Tuesday, November 22, 2011

And then sometimes you get to talk with a guy who is a trauma room military doctor back from a hospital in Afghanistan, someone to talk with about London chefs, Hestor Blumenthal, Gordon Ramsey, Jamie Oliver, and a mutual regard for mountain scenes come up, and where I had a children's book about Sir Edmund Hilary and Everest, this guy has been to the top of a big mountain. Just passing through, going back to the UK.

"It's not so much about the good versus the excellent versus the absolutely brilliant," this chap says, "it's that the people you dealt with were nice, that makes it a great place."

He tells me about health care in the UK. The little sign on the desk between patient and doctor, a disclaimer, saying the doctor is fallible, quite. Politics, we talk. He sees the gross profiteering, the port where Iraq's oil gets shipped--there's no flow-meter on the pumps whatsoever.
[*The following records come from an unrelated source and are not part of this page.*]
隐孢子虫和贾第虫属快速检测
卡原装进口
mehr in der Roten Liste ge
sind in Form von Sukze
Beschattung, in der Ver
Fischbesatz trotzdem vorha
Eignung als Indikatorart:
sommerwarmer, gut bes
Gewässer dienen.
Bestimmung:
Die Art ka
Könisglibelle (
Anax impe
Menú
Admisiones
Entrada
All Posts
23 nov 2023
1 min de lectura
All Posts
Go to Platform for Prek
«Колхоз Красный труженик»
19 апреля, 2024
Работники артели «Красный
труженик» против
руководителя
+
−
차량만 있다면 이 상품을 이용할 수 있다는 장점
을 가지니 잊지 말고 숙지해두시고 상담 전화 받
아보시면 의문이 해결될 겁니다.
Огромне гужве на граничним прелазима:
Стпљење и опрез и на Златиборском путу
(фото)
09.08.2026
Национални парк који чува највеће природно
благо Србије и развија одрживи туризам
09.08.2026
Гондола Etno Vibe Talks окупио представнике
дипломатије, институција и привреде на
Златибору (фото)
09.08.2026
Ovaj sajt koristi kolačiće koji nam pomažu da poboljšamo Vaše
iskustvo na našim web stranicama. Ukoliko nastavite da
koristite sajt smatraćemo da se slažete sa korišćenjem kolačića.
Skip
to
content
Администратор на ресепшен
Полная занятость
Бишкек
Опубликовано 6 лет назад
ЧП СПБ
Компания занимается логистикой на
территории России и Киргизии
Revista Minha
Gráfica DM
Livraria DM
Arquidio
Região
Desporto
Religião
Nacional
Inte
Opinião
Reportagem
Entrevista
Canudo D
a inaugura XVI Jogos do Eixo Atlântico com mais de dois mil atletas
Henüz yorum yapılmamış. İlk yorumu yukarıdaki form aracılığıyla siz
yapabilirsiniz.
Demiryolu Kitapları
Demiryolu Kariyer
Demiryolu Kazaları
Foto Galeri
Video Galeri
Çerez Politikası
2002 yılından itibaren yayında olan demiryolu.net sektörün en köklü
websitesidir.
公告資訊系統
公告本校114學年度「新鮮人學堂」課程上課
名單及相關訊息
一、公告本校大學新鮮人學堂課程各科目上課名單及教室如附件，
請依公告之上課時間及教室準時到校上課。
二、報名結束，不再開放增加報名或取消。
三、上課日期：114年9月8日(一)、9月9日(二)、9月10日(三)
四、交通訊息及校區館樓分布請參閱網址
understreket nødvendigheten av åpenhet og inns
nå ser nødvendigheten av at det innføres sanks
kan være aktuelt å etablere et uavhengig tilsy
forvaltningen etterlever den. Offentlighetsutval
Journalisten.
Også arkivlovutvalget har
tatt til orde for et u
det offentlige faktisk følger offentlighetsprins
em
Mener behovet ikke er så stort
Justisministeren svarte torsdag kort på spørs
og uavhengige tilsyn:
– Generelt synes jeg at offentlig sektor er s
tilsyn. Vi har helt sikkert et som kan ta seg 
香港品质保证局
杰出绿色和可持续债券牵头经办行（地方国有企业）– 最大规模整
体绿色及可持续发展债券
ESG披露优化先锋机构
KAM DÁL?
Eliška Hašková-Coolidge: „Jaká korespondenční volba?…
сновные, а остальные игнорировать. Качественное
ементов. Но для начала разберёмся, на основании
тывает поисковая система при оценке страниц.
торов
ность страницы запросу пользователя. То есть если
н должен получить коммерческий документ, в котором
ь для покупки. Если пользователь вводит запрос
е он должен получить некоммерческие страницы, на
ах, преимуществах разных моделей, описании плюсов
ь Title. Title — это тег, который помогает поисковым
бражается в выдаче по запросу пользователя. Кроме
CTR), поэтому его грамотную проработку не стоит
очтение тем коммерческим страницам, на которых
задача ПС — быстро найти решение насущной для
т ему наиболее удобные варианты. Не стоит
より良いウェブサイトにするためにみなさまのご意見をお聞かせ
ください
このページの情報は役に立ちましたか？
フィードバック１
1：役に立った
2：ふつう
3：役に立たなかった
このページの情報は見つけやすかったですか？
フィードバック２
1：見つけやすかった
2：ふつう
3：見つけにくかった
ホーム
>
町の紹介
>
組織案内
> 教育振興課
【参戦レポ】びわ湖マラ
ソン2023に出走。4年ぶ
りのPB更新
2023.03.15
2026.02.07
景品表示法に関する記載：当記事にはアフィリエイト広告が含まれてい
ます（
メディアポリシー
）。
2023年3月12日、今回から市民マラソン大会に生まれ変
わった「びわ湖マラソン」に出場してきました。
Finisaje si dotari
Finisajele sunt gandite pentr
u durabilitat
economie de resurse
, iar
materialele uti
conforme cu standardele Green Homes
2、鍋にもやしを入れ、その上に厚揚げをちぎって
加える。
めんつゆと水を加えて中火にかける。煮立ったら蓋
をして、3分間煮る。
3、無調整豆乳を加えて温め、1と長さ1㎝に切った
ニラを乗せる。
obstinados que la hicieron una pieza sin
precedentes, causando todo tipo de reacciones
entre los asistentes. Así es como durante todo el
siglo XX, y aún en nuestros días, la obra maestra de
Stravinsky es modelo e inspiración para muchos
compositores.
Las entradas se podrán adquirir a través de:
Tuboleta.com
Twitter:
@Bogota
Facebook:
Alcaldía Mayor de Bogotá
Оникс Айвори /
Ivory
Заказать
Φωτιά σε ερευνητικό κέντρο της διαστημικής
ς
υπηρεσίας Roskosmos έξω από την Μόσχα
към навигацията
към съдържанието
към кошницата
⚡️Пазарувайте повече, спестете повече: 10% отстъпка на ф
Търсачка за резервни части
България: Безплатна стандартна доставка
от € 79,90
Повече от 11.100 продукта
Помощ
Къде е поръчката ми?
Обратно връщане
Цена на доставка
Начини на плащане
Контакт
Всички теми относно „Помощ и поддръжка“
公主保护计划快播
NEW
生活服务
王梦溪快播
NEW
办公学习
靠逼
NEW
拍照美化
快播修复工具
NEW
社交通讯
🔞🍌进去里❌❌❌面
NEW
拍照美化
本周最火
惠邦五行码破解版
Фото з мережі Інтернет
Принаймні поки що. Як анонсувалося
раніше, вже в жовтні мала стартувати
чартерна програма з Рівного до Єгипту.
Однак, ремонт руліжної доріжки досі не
The GIs are supplied with all the Budweiser, Tabasco, lobster, steaks, whatever, so everyone's happy.

There is little choice, it seems to me, sometimes, but to be an artist. Maybe that's what Kerouac was saying in the oft quoted, Roman Candle People passage at the start of On The Road. Which means that it is natural and healthy for one to, rather than go out and find some profession that plugs a hole in a dyke, or that assumes more on the side that people won't be shot with bullets at the end of the day rather than that they will, rather just be an artist, a representer of nature and humanity.